It’s 54 Gillygate now, but it used to be a pub. For a long time. With many changes of name. When its years as a pub came to an end, and planning applications were submitted, there were concerns that the plans were a bit too Las Vegas:
What we’ve actually got, as pictured as I dashed past earlier this month, is a kitchen showroom:
Seven years ago, December 2012, it was the Pink Pony:
… and before that, the Bay Horse, Gillys … Stereo, Cert 18 … (have I missed any?) and towards the end of it being a drinking establishment, the Fleeting Arms and then Monroes?
But whatever name it had when it was a pub, it’s clearly now, in 2019, a shop. Which we could see as a sign of confidence in the future of Gillygate as a thriving retail environment, perhaps.
And those of us who have memories of 54 Gillygate under its many different names when it was a pub and meeting place … just remember the good times. Everything changes …
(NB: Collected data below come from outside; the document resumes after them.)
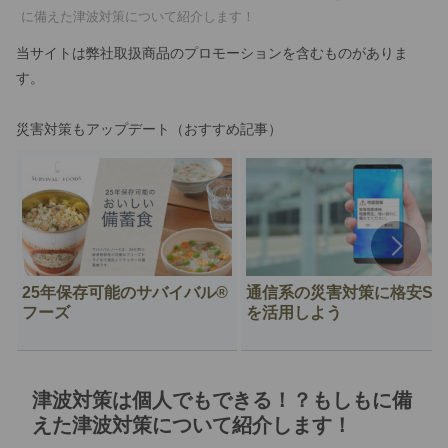
に備えた津波対策について紹介します！
当サイトは弊社取扱商品のプロモーションを含むものがありま
す。
災害対策もアップデート（おすすめ記事）
25年保存可能のサバイバル®︎
通信系の災害対策に格安SI
フーズ
を活用しよう
津波対策は個人でもできる！？もしもに備
えた津波対策について紹介します！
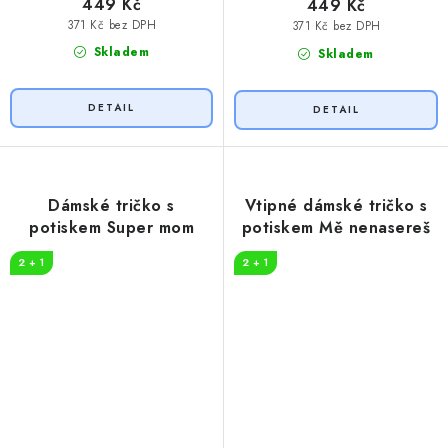
449 Kč
449 Kč
371 Kč bez DPH
371 Kč bez DPH
Skladem
Skladem
Dámské tričko s
Vtipné dámské tričko s
potiskem Super mom
potiskem Mě nenasereš
2 + 1
2 + 1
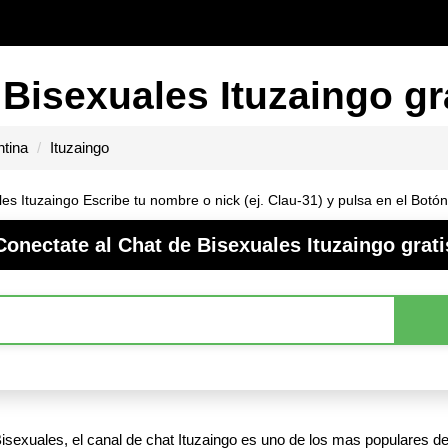
 Bisexuales Ituzaingo gr
ntina
Ituzaingo
es Ituzaingo Escribe tu nombre o nick (ej. Clau-31) y pulsa en el Botó
Conectate al Chat de Bisexuales Ituzaingo grati
isexuales, el canal de chat Ituzaingo es uno de los mas populares de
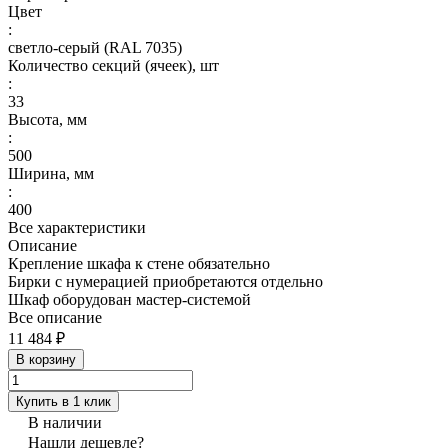
Цвет
:
светло-серый (RAL 7035)
Количество секций (ячеек), шт
:
33
Высота, мм
:
500
Ширина, мм
:
400
Все характеристики
Описание
Крепление шкафа к стене обязательно
Бирки с нумерацией приобретаются отдельно
Шкаф оборудован мастер-системой
Все описание
11 484 ₽
В корзину
Купить в 1 клик
В наличии
Нашли дешевле?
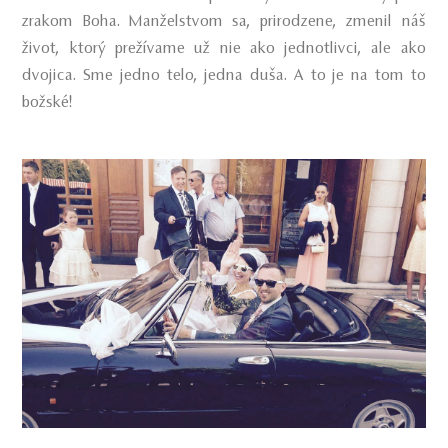
zrakom Boha. Manželstvom sa, prirodzene, zmenil náš
život, ktorý prežívame už nie ako jednotlivci, ale ako
dvojica. Sme jedno telo, jedna duša. A to je na tom to
božské!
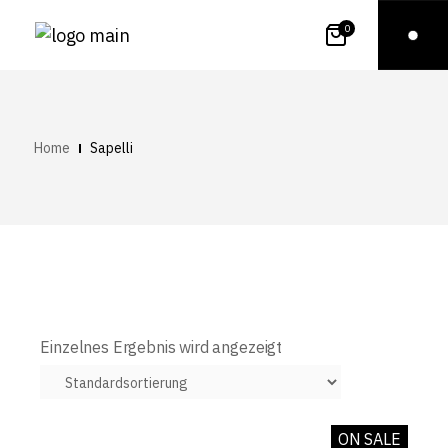
0
Home
Sapelli
Einzelnes Ergebnis wird angezeigt
ON SALE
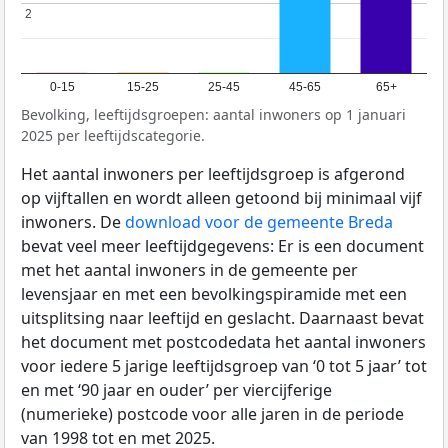
2
2
0-15
15-25
25-45
45-65
65+
Bevolking, leeftijdsgroepen: aantal inwoners op 1 januari
2025 per leeftijdscategorie.
Het aantal inwoners per leeftijdsgroep is afgerond
op vijftallen en wordt alleen getoond bij minimaal vijf
inwoners. De
download voor de gemeente Breda
bevat veel meer leeftijdgegevens: Er is een document
met het aantal inwoners in de gemeente per
levensjaar en met een bevolkingspiramide met een
uitsplitsing naar leeftijd en geslacht. Daarnaast bevat
het document met postcodedata het aantal inwoners
voor iedere 5 jarige leeftijdsgroep van ‘0 tot 5 jaar’ tot
en met ‘90 jaar en ouder’ per viercijferige
(numerieke) postcode voor alle jaren in de periode
van 1998 tot en met 2025.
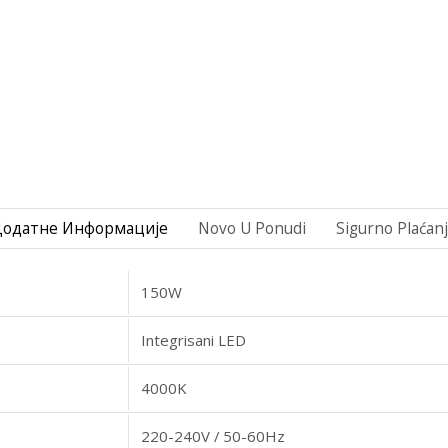
Додатне Информације
Novo U Ponudi
Sigurno Plaćan
150W
Integrisani LED
4000K
220-240V / 50-60Hz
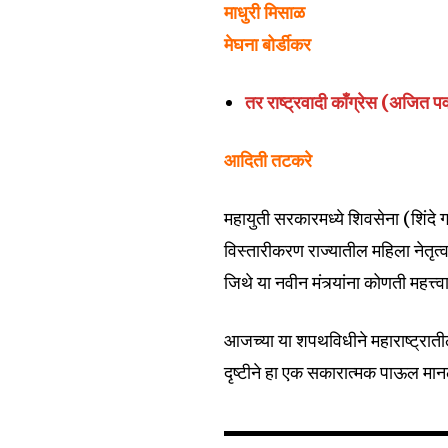
माधुरी मिसाळ
मेघना बोर्डीकर
तर राष्ट्रवादी काँग्रेस (अजित प
6,300
Fans
आदिती तटकरे
महायुती सरकारमध्ये शिवसेना (शिंदे ग
विस्तारीकरण राज्यातील महिला नेतृत्व
जिथे या नवीन मंत्र्यांना कोणती महत्
आजच्या या शपथविधीने महाराष्ट्रा
दृष्टीने हा एक सकारात्मक पाऊल मा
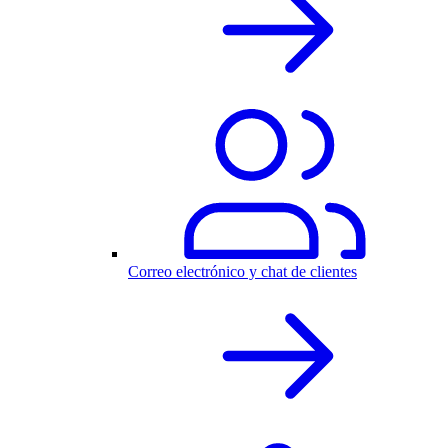
Correo electrónico y chat de clientes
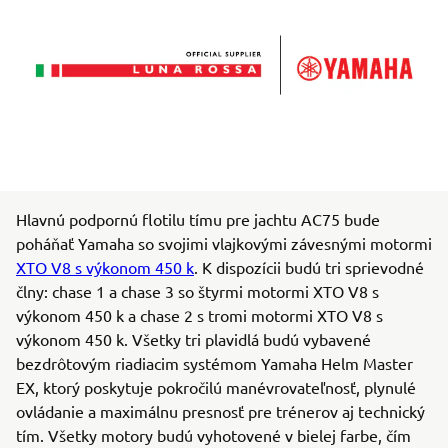
Hlavnú podpornú flotilu tímu pre jachtu AC75 bude
poháňať Yamaha so svojimi vlajkovými závesnými motormi
XTO V8 s výkonom 450 k
. K dispozícii budú tri sprievodné
člny: chase 1 a chase 3 so štyrmi motormi XTO V8 s
výkonom 450 k a chase 2 s tromi motormi XTO V8 s
výkonom 450 k. Všetky tri plavidlá budú vybavené
bezdrôtovým riadiacim systémom Yamaha Helm Master
EX, ktorý poskytuje pokročilú manévrovateľnosť, plynulé
ovládanie a maximálnu presnosť pre trénerov aj technický
tím. Všetky motory budú vyhotovené v bielej farbe, čím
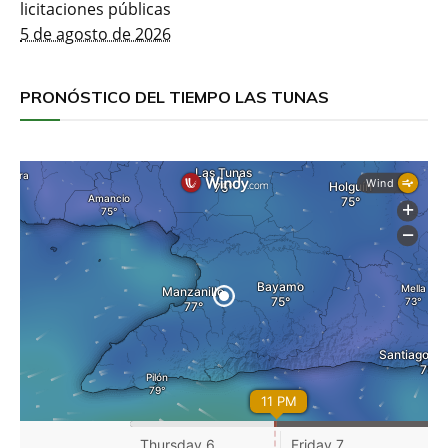
licitaciones públicas
5 de agosto de 2026
PRONÓSTICO DEL TIEMPO LAS TUNAS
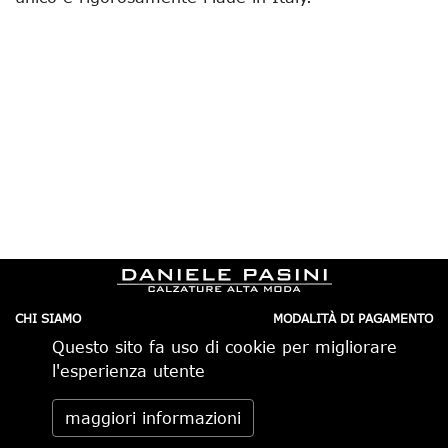
CHI SIAMO
MODALITÀ DI PAGAMENTO
IL NEGOZIO
CONDIZIONI DI VENDITA
Questo sito fa uso di cookie per migliorare
CONTATTI
SPEDIZIONI IN ITALIA
PRIVACY
ORDINI TELEFONICI
l'esperienza utente
RESI
Daniele Pasini via Pietro Minghelli 10, 41058 Vignola (MO) -
maggiori informazioni
Italia tel. 059.776650 — info@danielepasini.com P.IVA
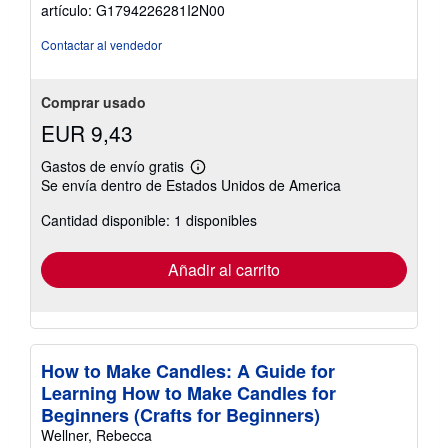
de
artículo: G1794226281I2N00
5
estrellas
Contactar al vendedor
Comprar usado
EUR 9,43
Gastos de envío gratis
Más
Se envía dentro de Estados Unidos de America
información
sobre
Cantidad disponible: 1 disponibles
las
tarifas
de
envío
Añadir al carrito
How to Make Candles: A Guide for
Learning How to Make Candles for
Beginners (Crafts for Beginners)
Wellner, Rebecca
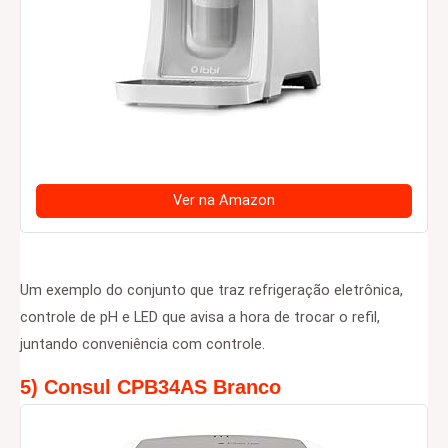
Ver na Amazon
Um exemplo do conjunto que traz refrigeração eletrônica,
controle de pH e LED que avisa a hora de trocar o refil,
juntando conveniência com controle.
5) Consul CPB34AS Branco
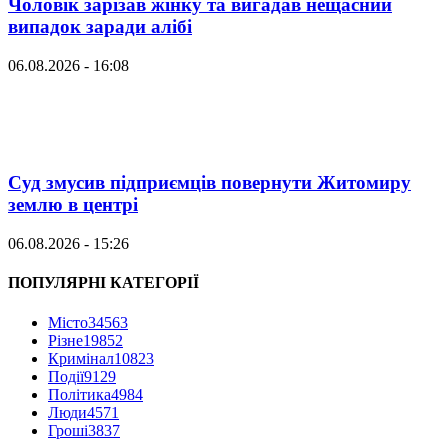
Чоловік зарізав жінку та вигадав нещасний
випадок заради алібі
06.08.2026 - 16:08
Суд змусив підприємців повернути Житомиру
землю в центрі
06.08.2026 - 15:26
ПОПУЛЯРНІ КАТЕГОРІЇ
Місто
34563
Різне
19852
Кримінал
10823
Події
9129
Політика
4984
Люди
4571
Гроші
3837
I can remember the Bay Horse at 54 Gillygate in the early 1980’s. It was a Stone’s pub (Sheffield brewery part of Bass) and a new couple (the Allis’s I recall, they had come from the Light Horseman pub on Fulford Rd., set out with the intention to make it a leading live music pub with real ale in York – it had a large-ish function room at the back with a small serving bar. It really took off – the draught Bass was excellent, his serving staff came from the Ripon & St. John College, and Wednesday nights (I’m sure it was Wednesday) was jazz funk night with a local 5-piece band called ‘American Express’ who played ‘jazz/funk/fusion’ They were so good that in 1982 they released a 12 inch single and an LP, both of which I’ve still got (but no turntable to play them on for many years). I think there was an independent record shop further down Gillygate who stocked their record (Pinnacle Records). But such was the success of the pub that the landlord couldn’t keep up with the demand for hand pulled beer so they were replaced with electric pumps for keg beer and I’m afraid my loyalty went elsewhere, and I think the band went off to London to try and get a recording contract. 40 years on always wondered what happened to the pub (and what happened to the band?)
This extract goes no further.